La dittatura della propaganda dei soliti noti

di Eugenio Capozzi

MOLTI PROFESSORINI, PRESIDI, ARTISTI, GIORNALISTI, ATTORI, CANTANTI, SOUBRETTE, PRESENTATORI, INFLUENCER SONO MILITANTI DI REGIME A SENSO UNICO

Scuola di Stato, università di Stato, cultura di Stato (o regione, o comune). informazione di Stato, intrattenimento di Stato significano solo una cosa: propaganda e indottrinamento ideologico in favore di chi governa o, come in Italia, di chi detiene storicamente un’egemonia pressoché totale.

Se il Leviatano decide cosa i cittadini devono sapere e cosa deve a loro piacere non ci può essere alcuno spazio per la sincera ricerca della verità, per un leale confronto di idee, per il perseguimento della qualità.

I professionisti di istruzione, ricerca, media, arte, spettacolo tendono inevitabilmente (con qualche eccezione eroica che conferma la regola) a diventare militanti e gregari ideologici.

Chi cerca di esprimere contenuti diversi dalla verità e dal gusto subordinato alla volontà del potere, o anche soltanto a porre la verità al di sopra degli interessi politici del Leviatano, viene inevitabilmente emarginato, censurato, oscurato, demonizzato, quando non espulso.
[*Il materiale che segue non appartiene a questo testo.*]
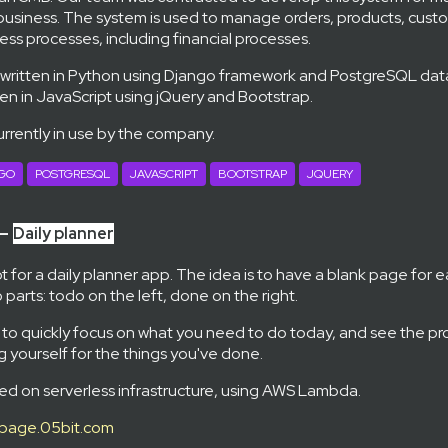
usiness. The system is used to manage orders, products, custo
ess processes, including financial processes.
 written in Python using Django framework and PostgreSQL da
ten in JavaScript using jQuery and Bootstrap.
urrently in use by the company.
GO
POSTGRESQL
JAVASCRIPT
BOOTSTRAP
JQUERY
 —
Daily planner
 for a daily planner app. The idea is to have a blank page for e
 parts: todo on the left, done on the right.
 to quickly focus on what you need to do today, and see the pr
 yourself for the things you've done.
ed on serverless infrastructure, using AWS Lambda.
page.05bit.com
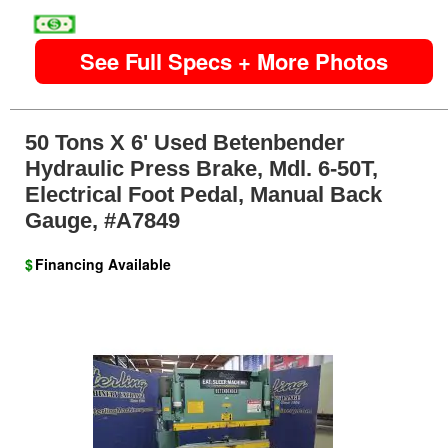
image
See Full Specs + More Photos
50 Tons X 6' Used Betenbender
Hydraulic Press Brake, Mdl. 6-50T,
Electrical Foot Pedal, Manual Back
Gauge, #A7849
$
Financing Available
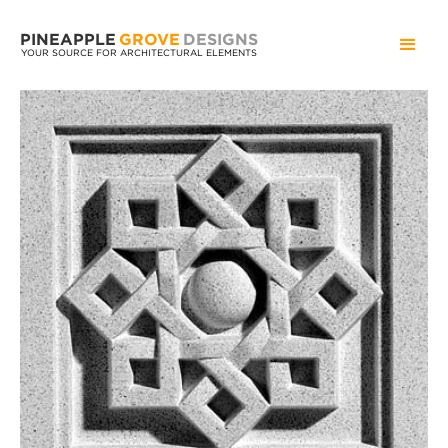
PINEAPPLE
GROVE
DESIGNS
YOUR SOURCE FOR ARCHITECTURAL ELEMENTS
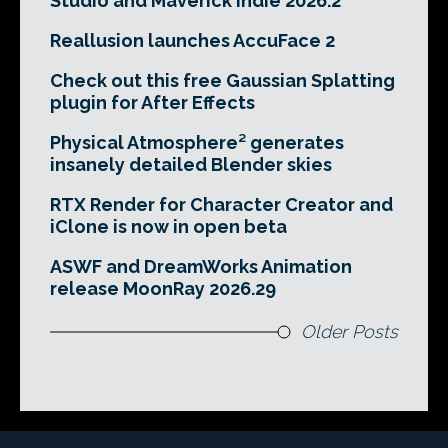
Studio and Maverick Indie 2026.2
Reallusion launches AccuFace 2
Check out this free Gaussian Splatting
plugin for After Effects
Physical Atmosphere² generates
insanely detailed Blender skies
RTX Render for Character Creator and
iClone is now in open beta
ASWF and DreamWorks Animation
release MoonRay 2026.29
Older Posts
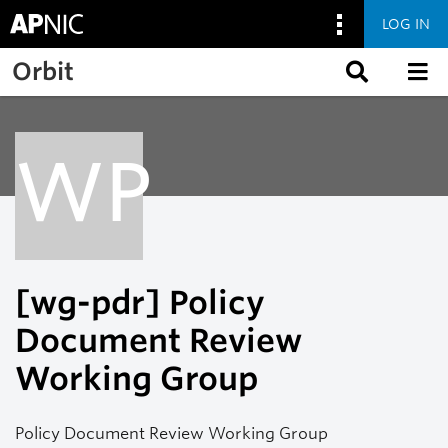
LOG IN
Skip to main content
Orbit
WP
[wg-pdr] Policy
Document Review
Working Group
Policy Document Review Working Group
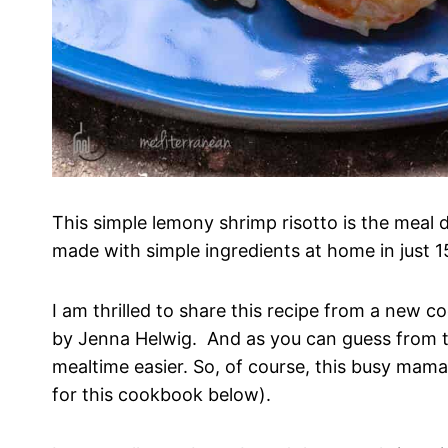
This simple lemony shrimp risotto is the meal 
made with simple ingredients at home in just 1
I am thrilled to share this recipe from a new 
by Jenna Helwig. And as you can guess from the
mealtime easier. So, of course, this busy mam
for this cookbook below).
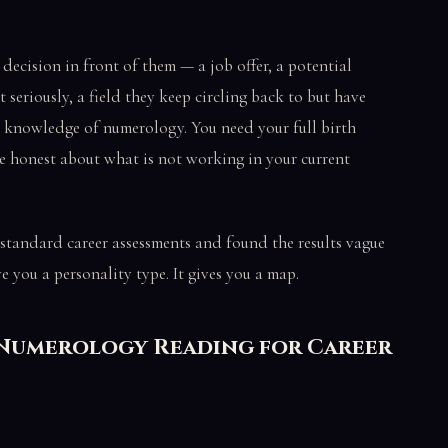
decision in front of them — a job offer, a potential
at seriously, a field they keep circling back to but have
 knowledge of numerology. You need your full birth
e honest about what is not working in your current
 standard career assessments and found the results vague
 you a personality type. It gives you a map.
 Numerology Reading for Career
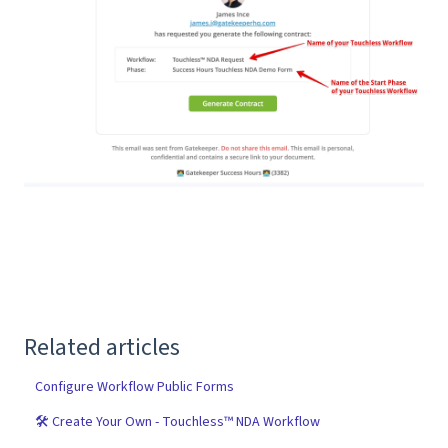
Related articles
Configure Workflow Public Forms
🛠 Create Your Own - Touchless™ NDA Workflow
Per porre fine a tutto questo non basta nemmeno l’abolizione del valore legale del titolo di studio chiesta dai grandi pensatori liberali, a partire da Giulio Einaudi, o la concorrenza tra pubblico e privato nella cultura e nello spettacolo. È necessario che lo Stato esca completamente da questi settori, e smetta anche di finanziarli, asservendoli.

Che il Leviatano esca definitivamente dai banchi, dalle accademie e dai musei, da giornali, TV e siti di informazione, dal teatro, dal cinema, dalla musica.
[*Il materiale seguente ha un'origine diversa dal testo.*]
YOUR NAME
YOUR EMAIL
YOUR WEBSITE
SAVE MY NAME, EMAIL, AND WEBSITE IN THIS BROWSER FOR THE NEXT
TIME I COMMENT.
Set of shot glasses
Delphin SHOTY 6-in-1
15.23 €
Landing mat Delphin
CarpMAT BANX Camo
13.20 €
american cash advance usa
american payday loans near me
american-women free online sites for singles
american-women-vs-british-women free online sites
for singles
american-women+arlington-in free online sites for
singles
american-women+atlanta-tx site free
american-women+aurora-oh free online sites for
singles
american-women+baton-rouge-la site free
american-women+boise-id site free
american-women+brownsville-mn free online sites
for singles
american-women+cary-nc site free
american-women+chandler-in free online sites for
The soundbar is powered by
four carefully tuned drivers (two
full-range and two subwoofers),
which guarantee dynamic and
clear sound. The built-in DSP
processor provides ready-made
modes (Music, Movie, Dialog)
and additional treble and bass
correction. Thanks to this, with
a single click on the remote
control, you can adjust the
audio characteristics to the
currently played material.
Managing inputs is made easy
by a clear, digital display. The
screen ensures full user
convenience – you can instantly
Ciò sarebbe, certo, una condizione necessaria per ripristinare il pluralismo e la concorrenza delle idee nella società, ma non una condizione sufficiente. Anche laddove cultura, scuola, università, informazione, arte e spettacolo sono affidati, in tutto o in larga parte, alla libera iniziativa di soggetti privati si possono creare grandi oligopoli che li strumentalizzano a vantaggio del potere politico e delle ideologie dominanti: come abbiamo visto con le grandi corporations dei media digitali trasformate in megafoni delle dottrine “woke”.

Ma almeno quegli oligopoli non possono ammantarsi del velo ipocrita dell’interesse generale, e possono sempre essere sfidati, o scalati, da soggetti e cordate di segno diverso. Almeno si gioca a carte scoperte.

Nel sistema statalista e corporativo blindato che vige in paesi come il nostro la dittatura della propaganda dei soliti noti – di professorini, presidi, artisti, giornalisti, attori, cantanti, soubrette, presentatori, influencer tutti militanti di regime a senso unico – si impone con un’arroganza e una pretesa di assolutezza senza pari, assume una posa sacrale, si arrocca in una ferrea solidarietà di sistema con tutti i gangli politicizzati di istituzioni fintamente “di garanzia”, divenendo una fortezza inespugnabile.